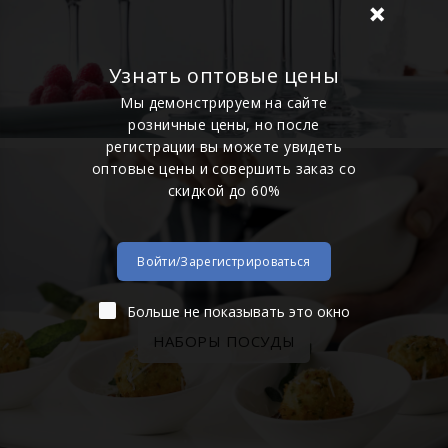
Узнать оптовые цены
Мы демонстрируем на сайте
розничные цены, но после
регистрации вы можете увидеть
оптовые цены и совершить заказ со
скидкой до 60%
Войти/Зарегистрироваться
Больше не показывать это окно
НАБОРЫ ПОСУДЫ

◆ ◆ ◆

● **EXERCISE AIM**: All of the data must be set down exactly, with no pictures included.

● **TASK OUTPUT**:
Узнать оптовые цены
Мы демонстрируем на сайте
розничные цены, но после
регистрации вы можете увидеть
оптовые цены и совершить заказ со
скидкой до 60%
Войти/Зарегистрироваться
Больше не показывать это окно
НАБОРЫ ПОСУДЫ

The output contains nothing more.